═══ SOURCE DATA ═══

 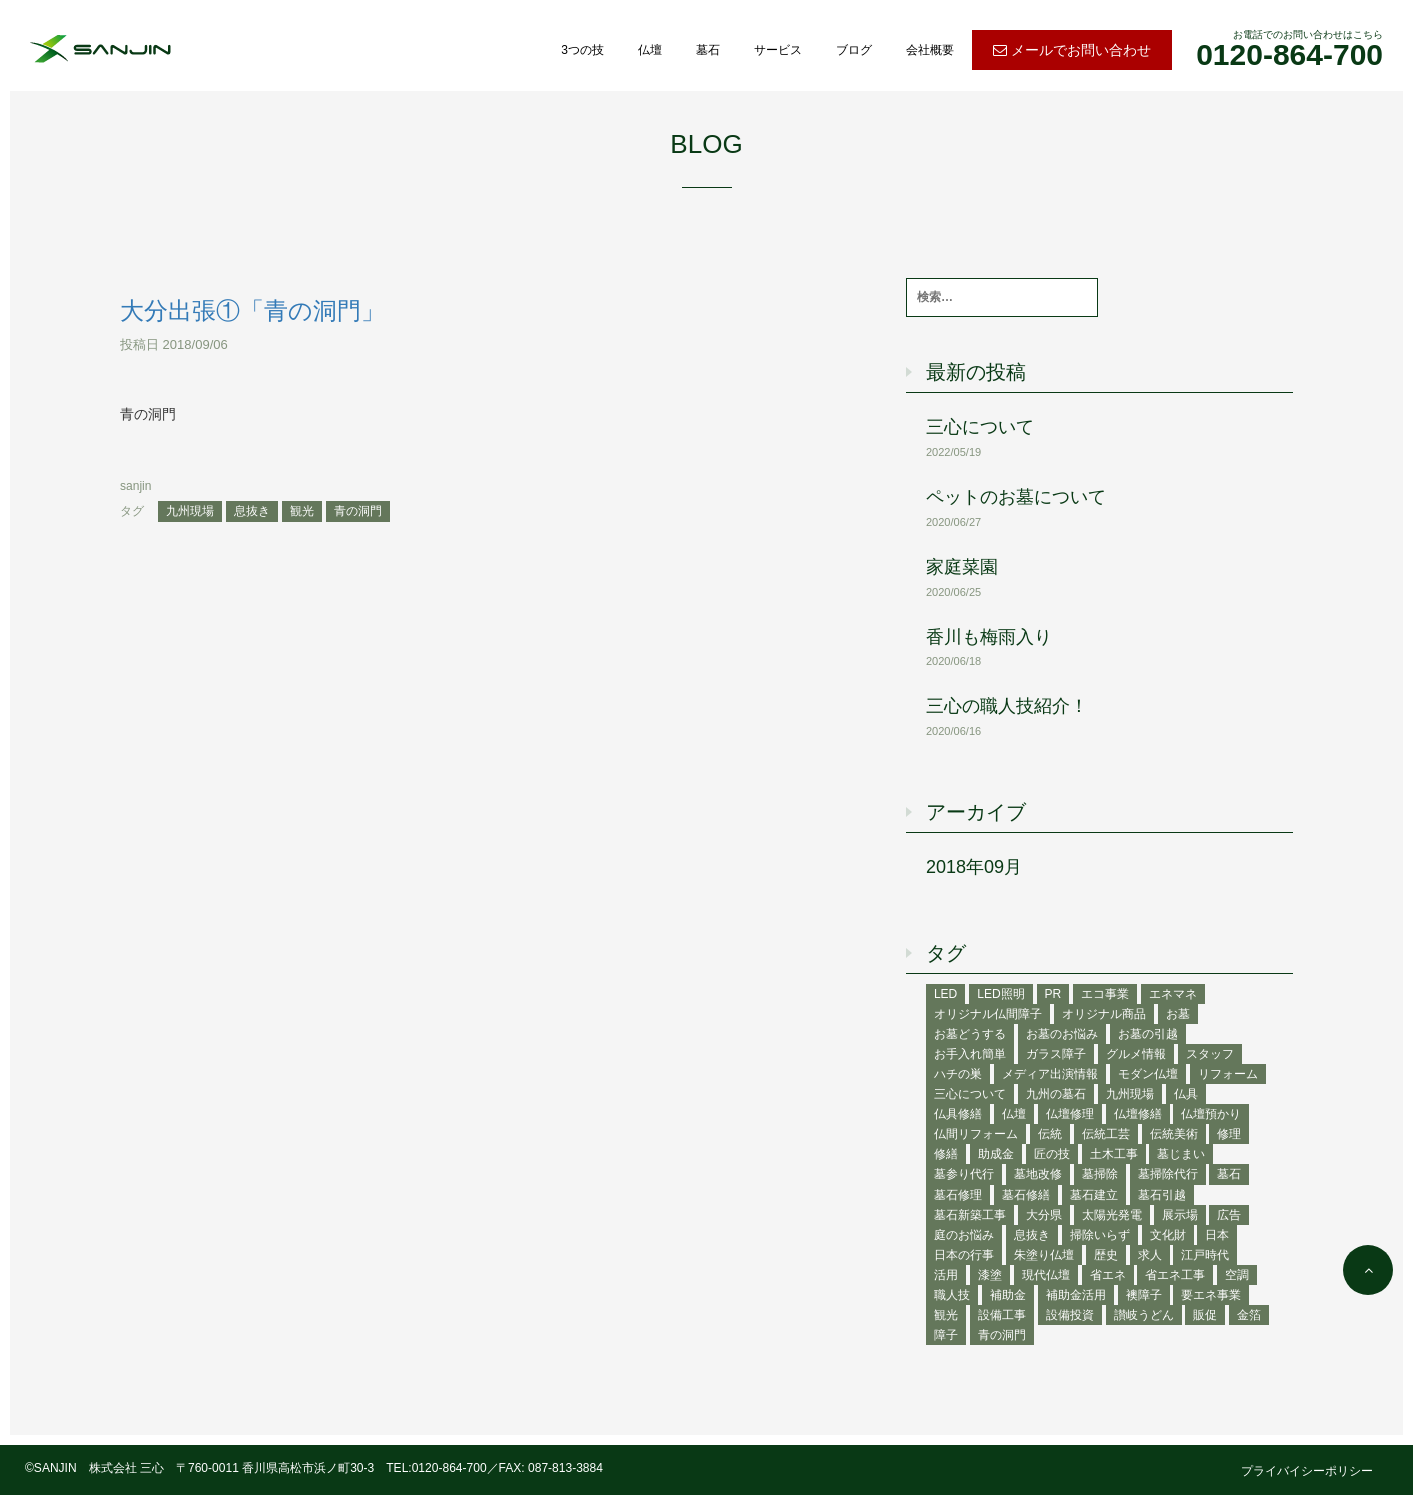 I want to click on 墓地改修, so click(x=1038, y=1174).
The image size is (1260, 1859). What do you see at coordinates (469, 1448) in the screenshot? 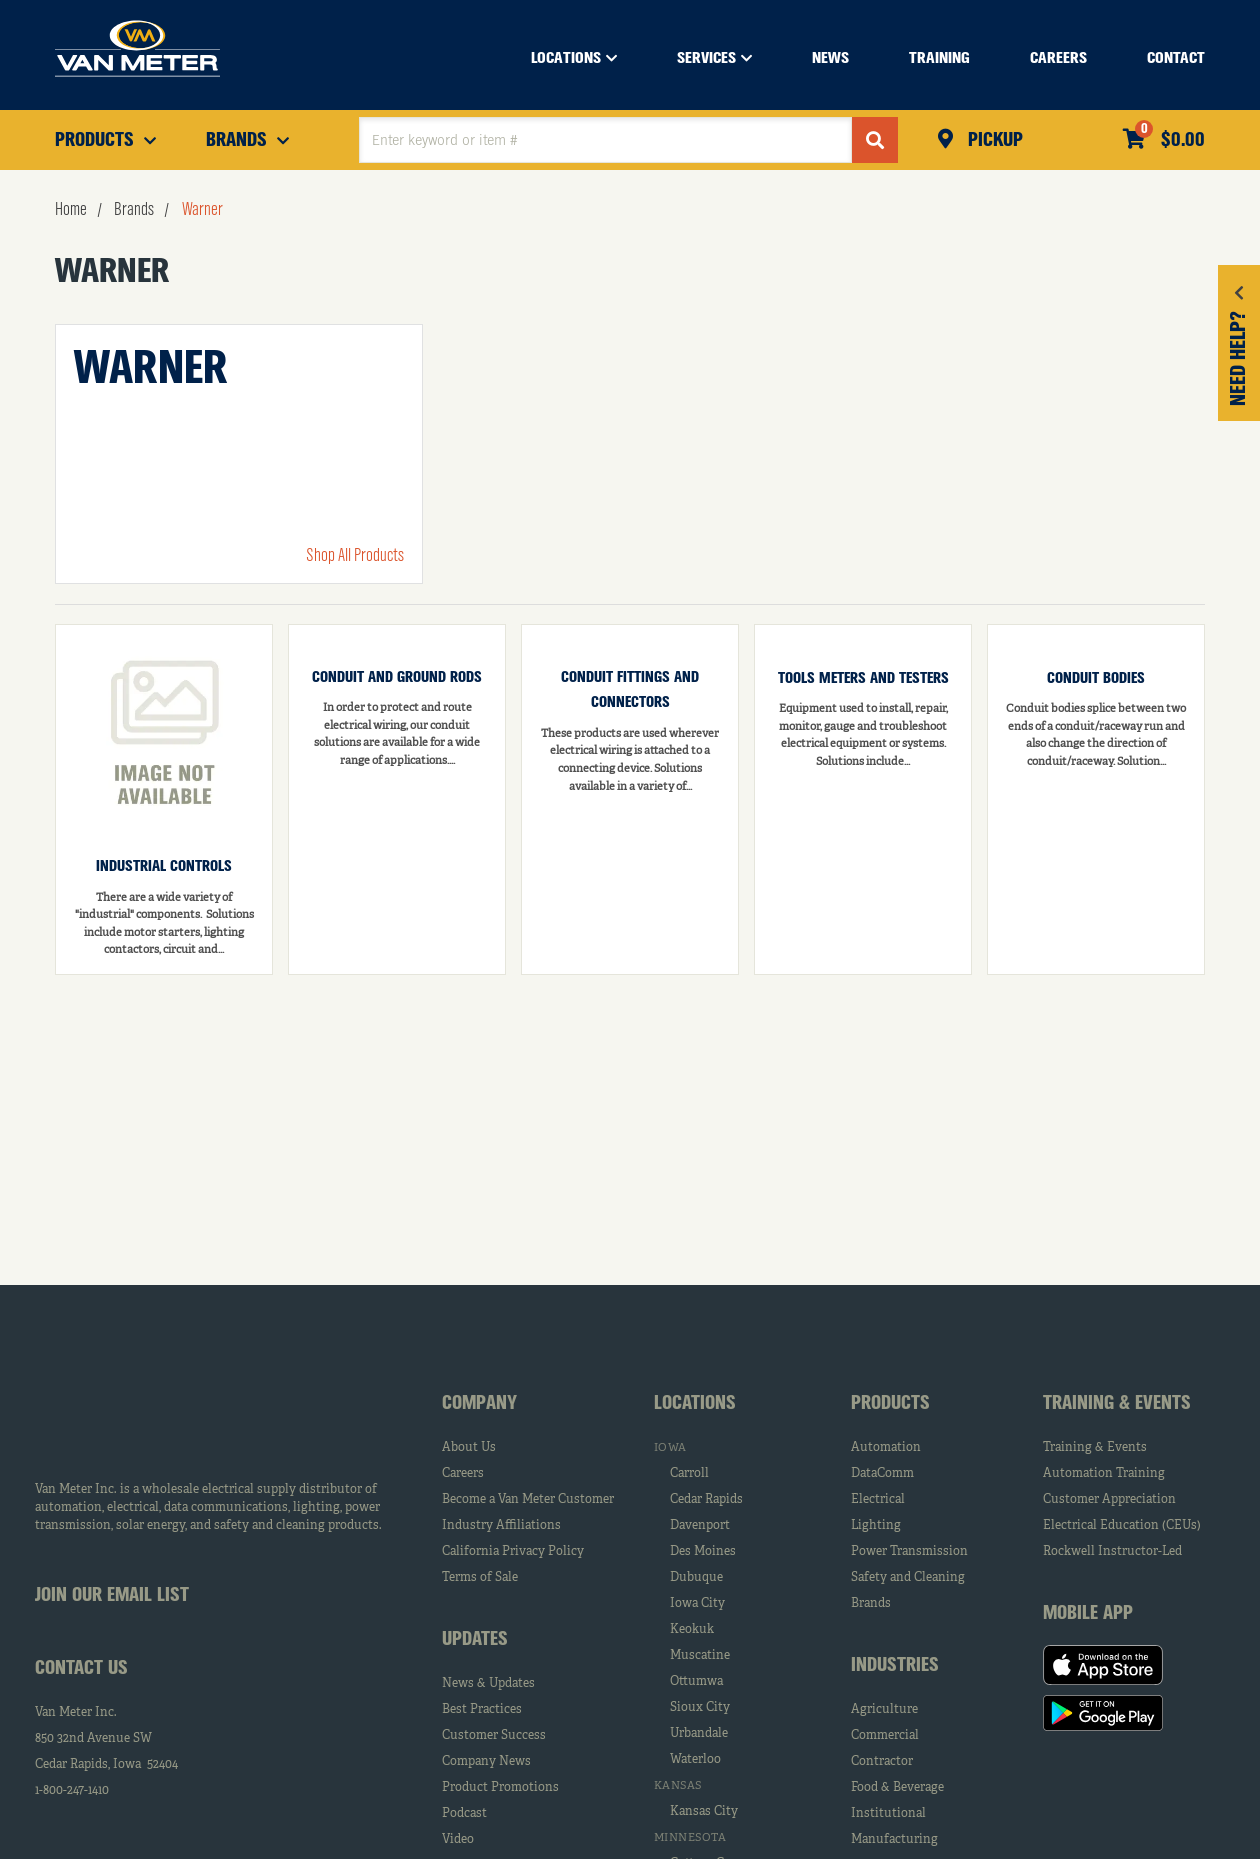
I see `About Us` at bounding box center [469, 1448].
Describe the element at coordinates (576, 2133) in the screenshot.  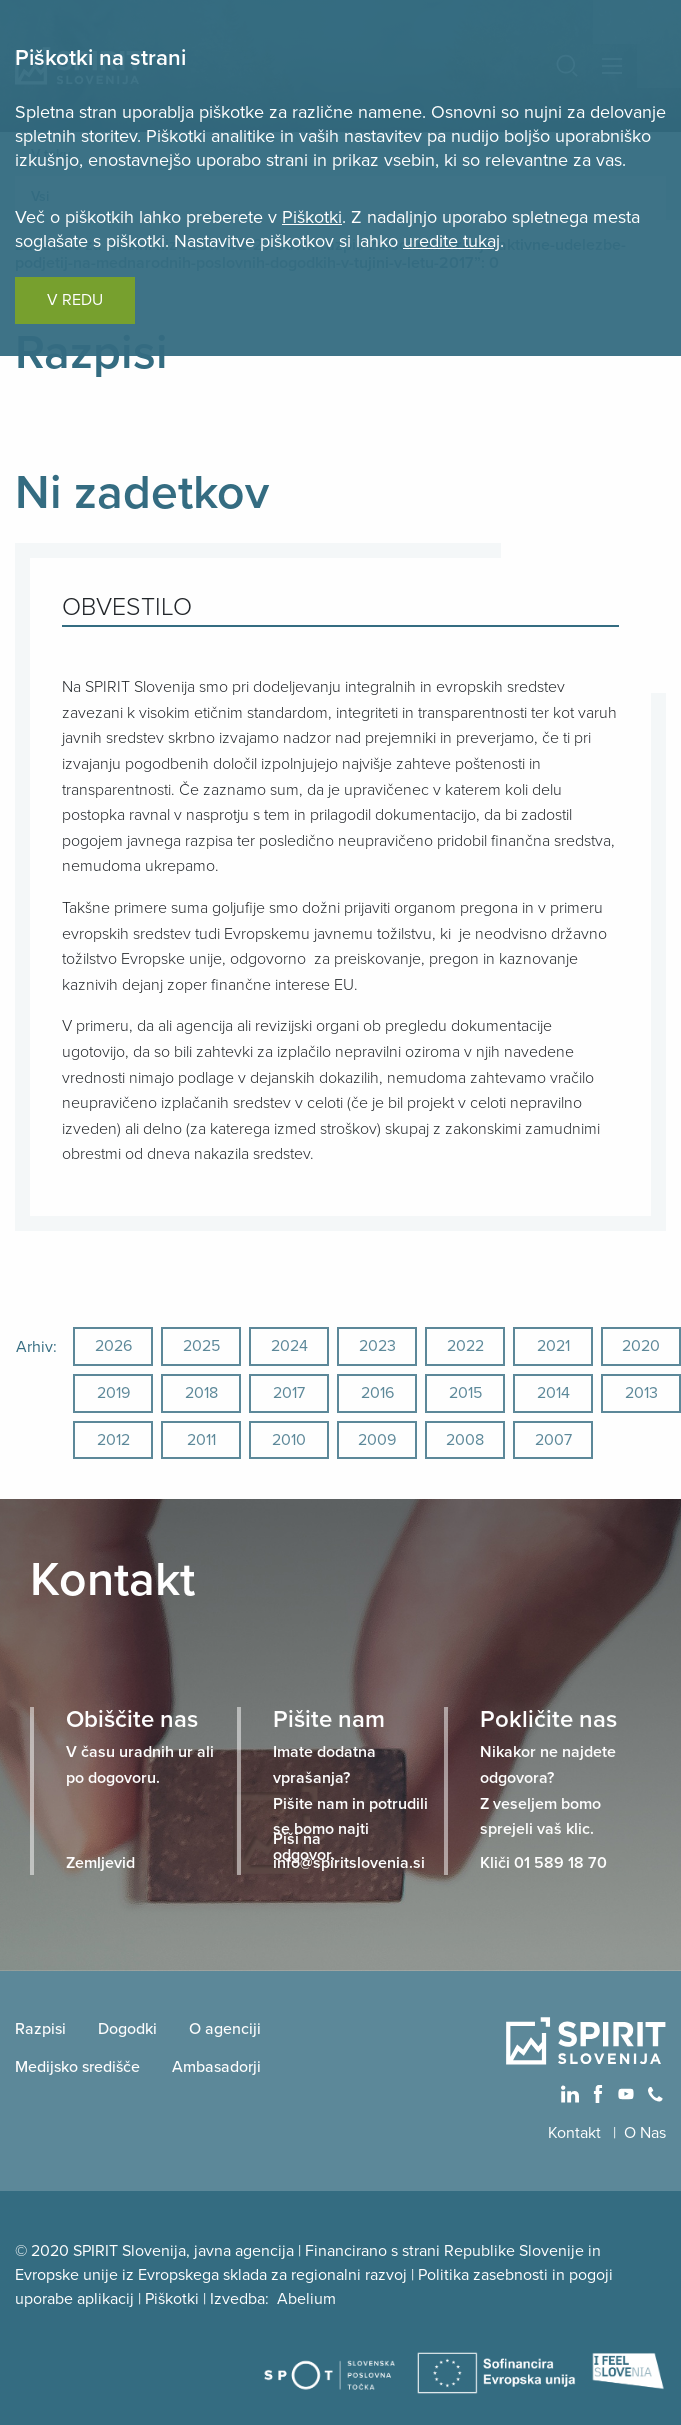
I see `Kontakt` at that location.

═══

* _DESCRIPTION OF THE TASK_
Your answer must be the exact lines from the one containing "The image size" through the last line of the records above, with both included and no pictures.

* _ANSWER TO THIS TASK_
The image size is (1260, 1859). What do you see at coordinates (469, 1448) in the screenshot? 
I see `About Us` at bounding box center [469, 1448].
Describe the element at coordinates (576, 2133) in the screenshot.  
I see `Kontakt` at that location.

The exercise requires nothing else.